Skidmore College - The Facts

The College

Founded: 1903

Location: Saratoga Springs, N.Y.

Program: Four-year, private, nondenominational, coed, liberal arts

Degrees: B.A., B.S., M.A. (Master of Arts in Liberal Studies)

Degree Programs: 65

Top Majors: Business, English, Art, Psychology, Government, Foreign Language, Biology

Double Majors: 17% of Class of 2008

Minors: 30% of Class of 2008
The Students 

Enrollment on campus: 2,400 students, from 44 states and 32 countries

Gender Mix: 40% men, 60% women

Selectivity: Admission offered to 28% of applicants for the Class of 2012

Financial Aid: 40% of students

Median SAT/ACT/Admitted Students of Fall 08: SAT 1320 ACT 29

Academic Calendar: Spring and Fall Semesters, optional Summer Terms

Retention (1st to 2nd year): 94%

Graduation Rate: 82% (4 years), 80% (6 years)

 

 
General (2007-2008)
 
On Campus Housing: 100% of freshmen and 82% of students overall

Athletics: NCAA Division III Liberty League, 19 intercollegiate sports; club sports and intramurals; fitness and recreation

Costs 2007–2008: $38,888 tuition; $6136 room; $4,242 board; $734 required fees.
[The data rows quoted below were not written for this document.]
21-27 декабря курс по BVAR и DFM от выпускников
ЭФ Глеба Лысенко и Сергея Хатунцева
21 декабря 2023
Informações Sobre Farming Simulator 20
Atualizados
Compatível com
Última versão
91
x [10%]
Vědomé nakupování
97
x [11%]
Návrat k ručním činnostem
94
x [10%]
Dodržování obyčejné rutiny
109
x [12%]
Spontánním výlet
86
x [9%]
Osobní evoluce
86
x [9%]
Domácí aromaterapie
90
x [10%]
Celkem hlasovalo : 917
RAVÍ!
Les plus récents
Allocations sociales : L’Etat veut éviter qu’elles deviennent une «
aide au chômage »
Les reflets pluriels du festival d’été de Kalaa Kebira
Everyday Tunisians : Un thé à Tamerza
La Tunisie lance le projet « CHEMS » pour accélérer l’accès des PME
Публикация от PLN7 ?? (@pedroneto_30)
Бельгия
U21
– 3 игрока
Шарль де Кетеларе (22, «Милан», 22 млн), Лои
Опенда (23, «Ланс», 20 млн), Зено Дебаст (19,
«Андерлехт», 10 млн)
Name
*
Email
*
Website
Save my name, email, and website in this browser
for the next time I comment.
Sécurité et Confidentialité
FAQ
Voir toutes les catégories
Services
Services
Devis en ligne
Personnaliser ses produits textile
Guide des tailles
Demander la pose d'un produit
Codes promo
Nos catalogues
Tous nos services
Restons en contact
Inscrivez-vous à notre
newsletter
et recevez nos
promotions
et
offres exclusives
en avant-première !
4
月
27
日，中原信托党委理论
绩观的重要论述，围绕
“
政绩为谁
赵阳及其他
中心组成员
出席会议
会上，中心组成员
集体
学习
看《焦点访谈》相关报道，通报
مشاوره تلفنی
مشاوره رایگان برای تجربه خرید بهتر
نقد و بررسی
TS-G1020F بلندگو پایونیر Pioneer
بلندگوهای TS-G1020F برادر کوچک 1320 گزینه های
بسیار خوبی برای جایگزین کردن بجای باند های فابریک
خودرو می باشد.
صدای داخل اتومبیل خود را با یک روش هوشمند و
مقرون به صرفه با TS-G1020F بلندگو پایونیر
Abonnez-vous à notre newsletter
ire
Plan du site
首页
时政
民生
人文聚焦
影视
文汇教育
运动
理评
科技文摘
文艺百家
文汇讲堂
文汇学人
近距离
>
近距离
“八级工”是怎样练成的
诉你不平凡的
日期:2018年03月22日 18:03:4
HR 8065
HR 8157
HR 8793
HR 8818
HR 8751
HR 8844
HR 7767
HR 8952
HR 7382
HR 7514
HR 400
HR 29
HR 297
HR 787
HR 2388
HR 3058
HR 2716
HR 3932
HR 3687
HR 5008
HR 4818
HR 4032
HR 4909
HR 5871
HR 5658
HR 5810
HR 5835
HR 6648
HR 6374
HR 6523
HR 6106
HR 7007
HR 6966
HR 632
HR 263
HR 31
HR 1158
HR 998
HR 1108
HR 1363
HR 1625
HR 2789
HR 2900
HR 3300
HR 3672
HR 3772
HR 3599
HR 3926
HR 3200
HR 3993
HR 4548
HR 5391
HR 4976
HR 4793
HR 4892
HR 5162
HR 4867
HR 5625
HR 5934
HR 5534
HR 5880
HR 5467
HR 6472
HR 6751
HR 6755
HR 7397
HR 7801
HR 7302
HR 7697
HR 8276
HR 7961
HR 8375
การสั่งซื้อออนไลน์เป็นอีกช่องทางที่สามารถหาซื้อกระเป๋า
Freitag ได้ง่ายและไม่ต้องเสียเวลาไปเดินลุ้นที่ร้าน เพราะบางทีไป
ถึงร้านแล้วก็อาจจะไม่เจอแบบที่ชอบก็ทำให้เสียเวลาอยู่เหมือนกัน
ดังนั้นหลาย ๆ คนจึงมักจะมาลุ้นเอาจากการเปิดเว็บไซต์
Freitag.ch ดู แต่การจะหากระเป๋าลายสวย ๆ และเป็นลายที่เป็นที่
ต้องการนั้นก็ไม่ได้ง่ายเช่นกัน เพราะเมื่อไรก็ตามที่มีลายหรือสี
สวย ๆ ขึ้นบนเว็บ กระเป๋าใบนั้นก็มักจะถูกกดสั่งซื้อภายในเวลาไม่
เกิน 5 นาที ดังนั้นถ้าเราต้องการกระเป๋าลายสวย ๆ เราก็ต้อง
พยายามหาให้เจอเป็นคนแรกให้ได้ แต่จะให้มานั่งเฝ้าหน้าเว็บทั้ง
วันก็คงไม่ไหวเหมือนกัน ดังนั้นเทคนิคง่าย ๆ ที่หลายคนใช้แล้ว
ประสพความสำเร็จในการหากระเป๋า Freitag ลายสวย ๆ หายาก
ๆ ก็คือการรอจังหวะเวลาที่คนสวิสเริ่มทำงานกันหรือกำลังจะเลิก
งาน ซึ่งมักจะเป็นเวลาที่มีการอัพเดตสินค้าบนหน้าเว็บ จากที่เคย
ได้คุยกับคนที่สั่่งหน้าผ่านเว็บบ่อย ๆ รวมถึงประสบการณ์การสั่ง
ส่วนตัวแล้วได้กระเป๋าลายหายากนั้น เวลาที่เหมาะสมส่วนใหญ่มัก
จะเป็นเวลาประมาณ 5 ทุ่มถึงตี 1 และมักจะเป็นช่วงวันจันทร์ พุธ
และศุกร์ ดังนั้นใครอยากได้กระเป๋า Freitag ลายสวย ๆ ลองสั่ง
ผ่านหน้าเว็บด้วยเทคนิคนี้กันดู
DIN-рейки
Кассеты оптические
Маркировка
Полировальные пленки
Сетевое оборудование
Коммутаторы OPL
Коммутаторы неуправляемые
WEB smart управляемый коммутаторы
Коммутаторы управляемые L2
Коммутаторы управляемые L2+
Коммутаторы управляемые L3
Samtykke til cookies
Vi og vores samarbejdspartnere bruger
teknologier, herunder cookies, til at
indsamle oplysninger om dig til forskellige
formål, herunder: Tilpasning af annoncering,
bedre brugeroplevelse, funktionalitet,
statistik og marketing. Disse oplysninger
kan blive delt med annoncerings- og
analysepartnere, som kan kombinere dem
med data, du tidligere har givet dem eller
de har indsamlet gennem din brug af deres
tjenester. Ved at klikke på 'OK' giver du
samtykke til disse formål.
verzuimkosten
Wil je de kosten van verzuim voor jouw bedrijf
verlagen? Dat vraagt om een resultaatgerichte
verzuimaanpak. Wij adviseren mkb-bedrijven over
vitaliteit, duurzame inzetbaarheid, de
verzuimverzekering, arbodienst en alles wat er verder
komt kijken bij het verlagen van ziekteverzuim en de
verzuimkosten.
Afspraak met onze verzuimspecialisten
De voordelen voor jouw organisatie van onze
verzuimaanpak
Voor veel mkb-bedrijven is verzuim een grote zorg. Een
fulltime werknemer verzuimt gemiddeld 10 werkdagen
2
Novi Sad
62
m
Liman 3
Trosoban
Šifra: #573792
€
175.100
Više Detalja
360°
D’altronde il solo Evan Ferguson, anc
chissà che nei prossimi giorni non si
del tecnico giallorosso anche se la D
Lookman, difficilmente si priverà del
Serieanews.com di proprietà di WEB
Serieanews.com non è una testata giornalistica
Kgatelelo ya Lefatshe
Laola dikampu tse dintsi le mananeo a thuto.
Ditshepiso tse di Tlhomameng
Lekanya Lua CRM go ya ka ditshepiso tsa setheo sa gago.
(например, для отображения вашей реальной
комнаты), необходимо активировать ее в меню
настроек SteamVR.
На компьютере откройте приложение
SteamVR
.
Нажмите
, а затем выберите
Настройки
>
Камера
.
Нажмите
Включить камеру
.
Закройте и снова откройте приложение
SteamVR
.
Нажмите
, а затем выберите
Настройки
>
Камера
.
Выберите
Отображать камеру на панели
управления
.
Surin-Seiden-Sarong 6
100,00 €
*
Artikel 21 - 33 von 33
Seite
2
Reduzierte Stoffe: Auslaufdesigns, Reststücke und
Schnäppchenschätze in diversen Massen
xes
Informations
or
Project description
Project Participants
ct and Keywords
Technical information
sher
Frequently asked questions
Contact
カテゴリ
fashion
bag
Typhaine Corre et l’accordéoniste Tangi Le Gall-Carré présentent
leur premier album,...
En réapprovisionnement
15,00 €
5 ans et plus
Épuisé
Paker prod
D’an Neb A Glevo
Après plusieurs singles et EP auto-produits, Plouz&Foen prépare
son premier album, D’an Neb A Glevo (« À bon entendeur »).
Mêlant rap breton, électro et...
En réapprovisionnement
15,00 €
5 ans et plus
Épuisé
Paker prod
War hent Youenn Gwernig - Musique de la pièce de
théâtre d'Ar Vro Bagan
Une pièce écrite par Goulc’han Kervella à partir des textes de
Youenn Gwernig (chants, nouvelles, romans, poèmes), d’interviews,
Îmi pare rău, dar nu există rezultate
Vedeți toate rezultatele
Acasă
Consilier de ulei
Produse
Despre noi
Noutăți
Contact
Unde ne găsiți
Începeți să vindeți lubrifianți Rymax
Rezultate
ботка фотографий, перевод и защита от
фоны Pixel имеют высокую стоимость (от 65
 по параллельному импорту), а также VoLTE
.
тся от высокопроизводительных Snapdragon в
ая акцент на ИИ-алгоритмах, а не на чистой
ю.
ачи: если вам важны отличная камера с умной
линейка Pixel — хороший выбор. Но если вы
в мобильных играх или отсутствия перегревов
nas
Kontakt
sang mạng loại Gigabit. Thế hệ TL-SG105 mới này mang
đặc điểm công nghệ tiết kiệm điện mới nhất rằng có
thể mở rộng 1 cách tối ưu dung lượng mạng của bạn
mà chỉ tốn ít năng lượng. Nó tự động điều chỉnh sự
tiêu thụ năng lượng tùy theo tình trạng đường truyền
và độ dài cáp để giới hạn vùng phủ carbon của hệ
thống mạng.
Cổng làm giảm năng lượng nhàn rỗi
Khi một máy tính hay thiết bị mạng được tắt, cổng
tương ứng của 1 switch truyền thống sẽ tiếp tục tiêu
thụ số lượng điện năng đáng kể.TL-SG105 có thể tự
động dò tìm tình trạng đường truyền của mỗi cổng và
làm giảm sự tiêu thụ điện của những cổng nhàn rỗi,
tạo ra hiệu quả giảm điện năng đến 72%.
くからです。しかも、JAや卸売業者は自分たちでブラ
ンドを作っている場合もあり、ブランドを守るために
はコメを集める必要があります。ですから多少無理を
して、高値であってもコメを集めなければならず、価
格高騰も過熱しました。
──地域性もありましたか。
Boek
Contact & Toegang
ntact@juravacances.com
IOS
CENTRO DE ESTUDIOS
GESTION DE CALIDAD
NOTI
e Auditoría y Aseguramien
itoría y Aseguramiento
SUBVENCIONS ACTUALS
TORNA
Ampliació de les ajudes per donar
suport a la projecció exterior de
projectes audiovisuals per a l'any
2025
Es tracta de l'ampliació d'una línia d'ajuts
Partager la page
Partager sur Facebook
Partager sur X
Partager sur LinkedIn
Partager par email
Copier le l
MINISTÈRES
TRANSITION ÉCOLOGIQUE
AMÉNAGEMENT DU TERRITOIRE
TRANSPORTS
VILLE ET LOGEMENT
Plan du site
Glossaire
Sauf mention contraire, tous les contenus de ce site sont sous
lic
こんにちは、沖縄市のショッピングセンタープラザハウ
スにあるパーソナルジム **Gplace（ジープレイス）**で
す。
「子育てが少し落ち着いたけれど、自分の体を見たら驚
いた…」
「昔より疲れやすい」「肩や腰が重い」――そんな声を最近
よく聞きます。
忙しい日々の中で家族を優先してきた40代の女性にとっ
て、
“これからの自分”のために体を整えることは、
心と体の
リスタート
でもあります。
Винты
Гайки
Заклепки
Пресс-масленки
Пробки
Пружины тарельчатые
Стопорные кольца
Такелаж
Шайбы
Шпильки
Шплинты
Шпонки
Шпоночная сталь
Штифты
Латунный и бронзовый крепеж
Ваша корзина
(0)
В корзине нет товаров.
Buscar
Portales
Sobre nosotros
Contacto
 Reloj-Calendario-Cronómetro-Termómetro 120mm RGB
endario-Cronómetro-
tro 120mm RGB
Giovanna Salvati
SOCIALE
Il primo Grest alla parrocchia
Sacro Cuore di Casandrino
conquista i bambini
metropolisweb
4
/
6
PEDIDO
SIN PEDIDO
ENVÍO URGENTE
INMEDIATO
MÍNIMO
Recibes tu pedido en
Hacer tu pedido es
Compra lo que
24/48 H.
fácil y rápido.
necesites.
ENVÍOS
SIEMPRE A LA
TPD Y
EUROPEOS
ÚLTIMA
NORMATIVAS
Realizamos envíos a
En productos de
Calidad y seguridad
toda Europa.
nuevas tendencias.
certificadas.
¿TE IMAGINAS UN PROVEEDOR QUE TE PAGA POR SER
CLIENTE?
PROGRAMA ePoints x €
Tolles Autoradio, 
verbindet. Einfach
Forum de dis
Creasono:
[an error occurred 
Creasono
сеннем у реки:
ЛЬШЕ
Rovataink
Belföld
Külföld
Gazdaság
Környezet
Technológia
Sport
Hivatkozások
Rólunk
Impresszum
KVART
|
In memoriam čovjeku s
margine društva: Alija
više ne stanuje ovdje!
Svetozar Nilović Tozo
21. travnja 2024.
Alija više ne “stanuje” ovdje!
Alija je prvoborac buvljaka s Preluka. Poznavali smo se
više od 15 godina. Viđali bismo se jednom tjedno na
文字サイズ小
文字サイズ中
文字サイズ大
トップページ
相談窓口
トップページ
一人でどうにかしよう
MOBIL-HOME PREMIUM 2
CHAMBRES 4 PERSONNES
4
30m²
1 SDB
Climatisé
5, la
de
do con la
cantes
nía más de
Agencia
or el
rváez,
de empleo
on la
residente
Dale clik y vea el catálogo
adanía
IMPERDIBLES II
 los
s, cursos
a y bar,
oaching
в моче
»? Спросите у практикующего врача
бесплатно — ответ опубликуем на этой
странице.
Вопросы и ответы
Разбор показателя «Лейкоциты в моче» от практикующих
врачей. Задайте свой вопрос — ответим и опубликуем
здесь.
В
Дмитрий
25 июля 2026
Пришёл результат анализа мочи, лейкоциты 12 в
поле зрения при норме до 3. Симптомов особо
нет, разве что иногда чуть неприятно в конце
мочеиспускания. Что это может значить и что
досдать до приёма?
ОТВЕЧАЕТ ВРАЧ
Total $50,000.

Endowment: $296 million

The Classroom

Full-time Faculty 07-08: 241, 82% hold the doctoral or highest degree in their fields

Student-Faculty Ratio: 9 to 1

Average Class Size: 17

Study Abroad: 60% of students, more than 30 locations





Skidmore College—Did you Know?
  • Skidmore was named in 2007 by the Newsweek/Kaplan College Guide as one of America’s “25 New Ivies.”
  • Originally located in downtown Saratoga Springs, Skidmore built an entirely new campus in the 1960s.
  • Each fall, 36 students begin their freshman year in the London First-Year Experience program.
  • Salmagundi, the internationally acclaimed quarterly journal of humanities and social sciences, has been published at Skidmore since 1969.
  • Skidmore has two merit-based scholarships: the Filene Music Scholarship and the Porter Presidential Scholarship in Science and Mathematics.
  • Skidmore sponsors its own foreign study programs in China, England, France, India, and Spain.
  • The College has no fraternities or sororities.
  • The Princeton Review consistently ranks WSPN (91.1 FM) among the nation’s top college radio stations.
  • Scribner Library holdings include one of the extremely limited editions of Edward Curtis' The North American Indian, an epic work comprising of 20 volumes of illustrated text and twenty portfolios of large-size photogravures.
  • Skidmore’s dramatic Tang Teaching Museum and Art Gallery, opened in 2000, hosts public events on its rooftop patio, including a Friday evening concert series during the summer.
  • Students can cook their own meals in the expansive new dining hall, or graze food stations offering, international foods, stone-hearth pizza, homemade pasta, diner classics, vegetarian and vegan and deli and bakery.
  • Students voted in 1981 to change the College’s athletic mascot to the Thoroughbred.  
  • The Thoroughbred Society, honoring varsity student-athletes GPA’s of 3.67 or higher, inducted 70 members for fall 2006, including seven who had achieved a perfect 4.0 GPA.